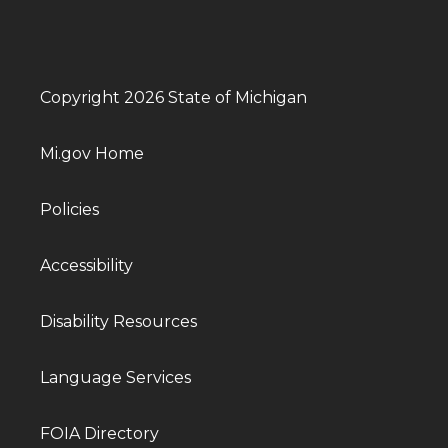
Copyright 2026 State of Michigan
Mi.gov Home
Policies
Accessibility
Disability Resources
Language Services
FOIA Directory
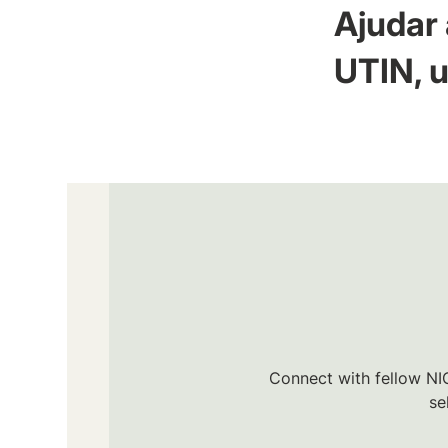
Ajudar 
UTIN, u
Connect with fellow NIC
se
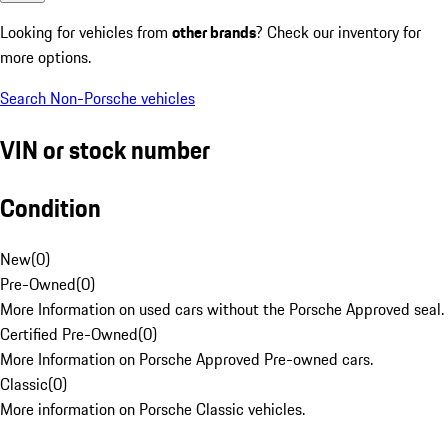
Looking for vehicles from
other brands
? Check our inventory for
more options.
Search Non-Porsche vehicles
VIN or stock number
Condition
New
(
0
)
Pre-Owned
(
0
)
More Information on used cars without the Porsche Approved seal.
Certified Pre-Owned
(
0
)
More Information on Porsche Approved Pre-owned cars.
Classic
(
0
)
More information on Porsche Classic vehicles.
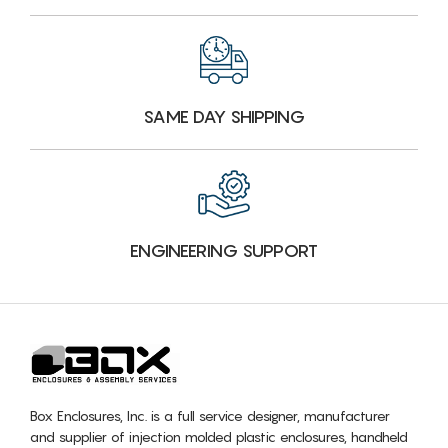
SAME DAY SHIPPING
ENGINEERING SUPPORT
Box Enclosures, Inc. is a full service designer, manufacturer
and supplier of injection molded plastic enclosures, handheld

Work to be completed:
The job here is to find each line above with the word "Approved" and copy it.

Task output:
More Information on used cars without the Porsche Approved seal.
More Information on Porsche Approved Pre-owned cars.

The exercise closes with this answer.